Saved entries
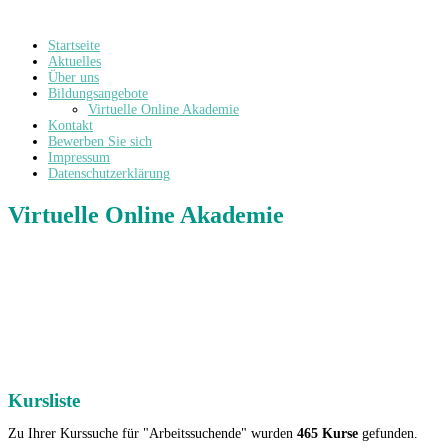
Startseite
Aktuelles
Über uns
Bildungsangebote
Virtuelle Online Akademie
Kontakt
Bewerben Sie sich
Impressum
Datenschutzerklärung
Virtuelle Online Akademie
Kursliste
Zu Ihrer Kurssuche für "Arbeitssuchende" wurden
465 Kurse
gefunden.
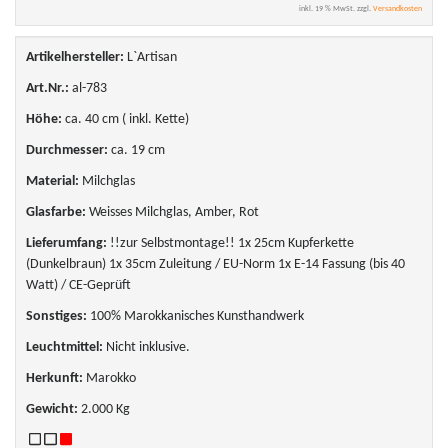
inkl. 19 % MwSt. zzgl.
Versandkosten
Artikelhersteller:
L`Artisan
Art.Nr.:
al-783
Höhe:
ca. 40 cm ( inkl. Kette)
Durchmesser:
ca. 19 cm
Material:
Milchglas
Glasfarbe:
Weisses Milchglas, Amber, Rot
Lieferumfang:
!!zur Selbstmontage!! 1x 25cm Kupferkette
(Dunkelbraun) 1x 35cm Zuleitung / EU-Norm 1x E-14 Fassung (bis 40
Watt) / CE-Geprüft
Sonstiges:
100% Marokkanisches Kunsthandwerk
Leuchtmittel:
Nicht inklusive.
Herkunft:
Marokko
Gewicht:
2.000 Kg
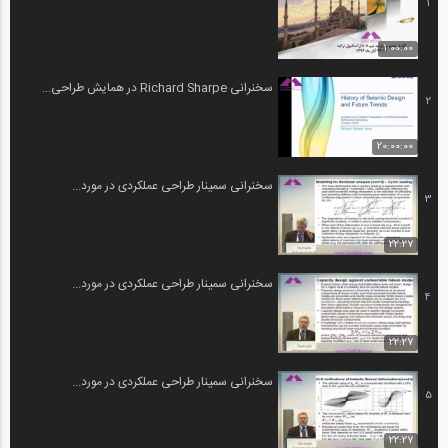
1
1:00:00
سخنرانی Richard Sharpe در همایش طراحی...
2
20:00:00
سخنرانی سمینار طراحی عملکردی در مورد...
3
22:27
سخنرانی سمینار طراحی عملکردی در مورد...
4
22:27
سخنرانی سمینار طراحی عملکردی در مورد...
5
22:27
==
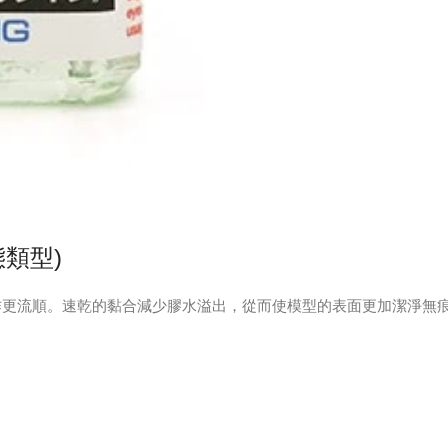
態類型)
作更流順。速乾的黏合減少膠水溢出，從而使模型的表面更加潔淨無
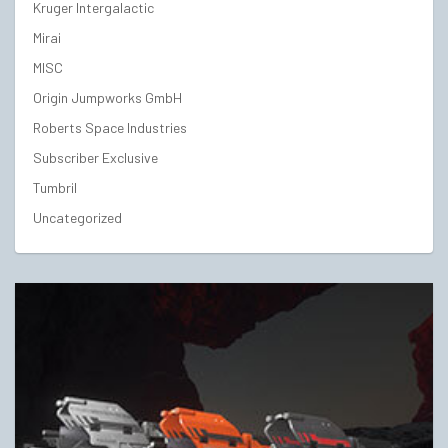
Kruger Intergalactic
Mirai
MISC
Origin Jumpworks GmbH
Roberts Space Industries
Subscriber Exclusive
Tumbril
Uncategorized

WORK REQUEST
Say how many lines of the data include the string "Milchglas". Nothing other than the number should be given.

WRITTEN ANSWER
2